Discourse failed to backup, how to debug?

trandatnh · October 29, 2016, 11:05pm

Hi,

My discourse keeps failing backup for the last 2 days

Here is the backup logs:

[2016-10-29 22:58:43] Making sure ‘/var/www/discourse/tmp/backups/default/2016-10-29-225843’ exists…
[2016-10-29 22:58:43] Backup process was cancelled!
[2016-10-29 22:58:43] Notifying ‘ltd’ of the end of the backup…

The directory /var/www/discourse/tmp/backups/default/2016-10-29-225843 exists

At the parent directory, I found 5 empty directories. I guess 4 are created manually and 1 automatically created.

root@daynhauhoc-app:/var/www/discourse/tmp/backups/default# ls -lrth
total 20K
drwxr-xr-x 2 discourse www-data 4.0K Oct 29 07:17 2016-10-29-071717
drwxr-xr-x 2 discourse www-data 4.0K Oct 29 08:00 2016-10-29-080055
drwxr-xr-x 2 discourse www-data 4.0K Oct 29 08:14 2016-10-29-081441
drwxr-xr-x 2 discourse www-data 4.0K Oct 29 21:08 2016-10-29-210807
drwxr-xr-x 2 discourse www-data 4.0K Oct 29 22:58 2016-10-29-225843

I’m using 1.7.0.beta6, latest commit on 28 Oct 16.

I have done a successfully manual backup right before this issue.
Before that the automatically backup worked fine, but not now.

I got no ideas how to debug this issue.

Thanks

Steven · October 30, 2016, 1:39am

I have some weird behavior too.
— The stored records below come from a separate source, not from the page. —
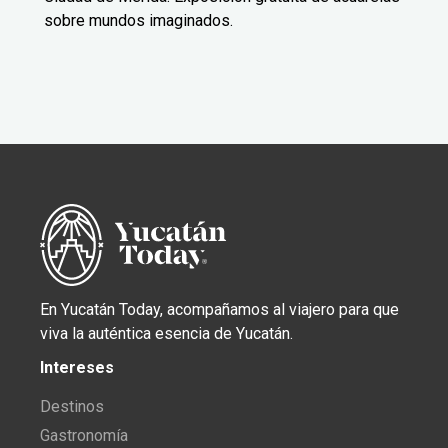
sobre mundos imaginados.
En Yucatán Today, acompañamos al viajero para que
viva la auténtica esencia de Yucatán.
Intereses
Destinos
Gastronomía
The first time I launch a backup nothing happens, and when I cancel it’s on the “notifying *** of the end of the backup”.

But on another Discourse up to date (i’m on this commit), I didn’t have any issue during the backup (except I never received the notification)

I don’t think plugins can impact backups, but here are mine

          - git clone https://github.com/discourse/docker_manager.git
          - git clone https://github.com/iunctis/iunctis-toolbar.git
          - git clone https://github.com/discourse/discourse-spoiler-alert.git
          - git clone https://github.com/iunctis/vb_emoji.git
          - git clone https://github.com/iunctis/discourse-affiliate.git

But I had no issue during my backup last night and I didn’t do any upgrade since then. Weird.

Falco · October 30, 2016, 3:15pm

Can confirm manual backups are broken, and I think this only affects non-English boards, what’s the language of your boards?

thess · October 30, 2016, 5:14pm

@trandatnh - I am having the same problem since updating to 1.7.0-beta6 (first upgrade since pre-beta). There seems to be no clear reasons in any logs indicating what may be failing as you have observed. I do notice that after the auto-backup starts, it appears to not complete. Cancelling the backup doesn’t really seem to be doing anything as attempting a manual backup just says “An operation is currently running. Can’t start a new job right now.”

@Falco - Our forum is English.

Steven · October 30, 2016, 5:27pm

French for me

I’ll try in english tonight, I’ll let you know

trandatnh · October 31, 2016, 12:28am

@Falco It’s English board if you mean the default language. Although we discuss in Vietnamese

This morning is worst, it automatically backup and failed to complete which forced the site to go to read-only mode. Cancel backup from the admin panel doesn’t work.

I’m running ./launcher rebuild app and hope it will cease the backup for now.

It works, I disabled scheduling backup It’s bad to have no backup every day.

Exactly, I have the same problem this morning as I mentioned above.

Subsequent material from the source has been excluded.